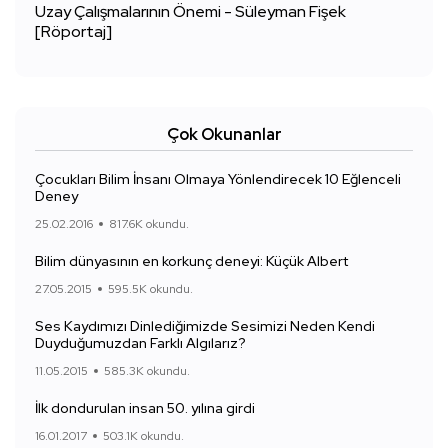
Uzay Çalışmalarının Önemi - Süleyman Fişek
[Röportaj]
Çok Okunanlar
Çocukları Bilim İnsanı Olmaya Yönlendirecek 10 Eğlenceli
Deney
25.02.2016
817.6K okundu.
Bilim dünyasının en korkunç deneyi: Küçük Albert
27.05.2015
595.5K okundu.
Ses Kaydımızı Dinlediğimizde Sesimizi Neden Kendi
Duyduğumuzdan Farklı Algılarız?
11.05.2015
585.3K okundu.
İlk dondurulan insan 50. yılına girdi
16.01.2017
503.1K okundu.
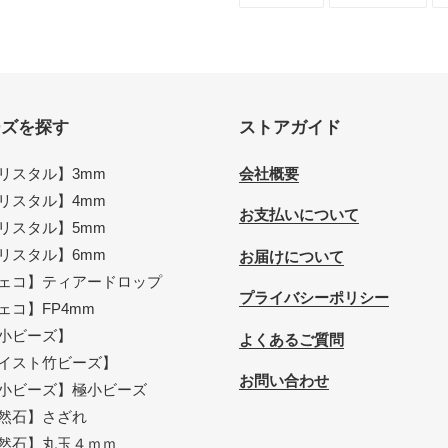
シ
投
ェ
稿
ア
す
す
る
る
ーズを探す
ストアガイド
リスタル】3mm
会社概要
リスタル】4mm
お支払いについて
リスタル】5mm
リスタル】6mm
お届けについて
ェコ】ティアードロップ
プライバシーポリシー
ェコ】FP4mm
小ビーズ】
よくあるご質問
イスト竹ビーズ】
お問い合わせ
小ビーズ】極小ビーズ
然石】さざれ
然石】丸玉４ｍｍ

------

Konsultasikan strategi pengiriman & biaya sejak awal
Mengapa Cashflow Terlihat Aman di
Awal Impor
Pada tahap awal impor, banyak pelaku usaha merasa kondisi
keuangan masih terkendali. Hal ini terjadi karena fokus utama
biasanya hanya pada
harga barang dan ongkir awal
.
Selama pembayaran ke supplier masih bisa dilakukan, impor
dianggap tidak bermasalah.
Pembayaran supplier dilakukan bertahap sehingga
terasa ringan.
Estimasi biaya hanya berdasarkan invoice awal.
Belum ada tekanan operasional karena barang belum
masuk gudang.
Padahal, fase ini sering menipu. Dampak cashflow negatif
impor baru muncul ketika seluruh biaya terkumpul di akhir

------

[WHAT IS BEING ASKED]:
Find all lines holding the word "okundu" in the records above and copy them.

[SOLUTION FOR THIS PROBLEM]:
817.6K okundu.
595.5K okundu.
585.3K okundu.
503.1K okundu.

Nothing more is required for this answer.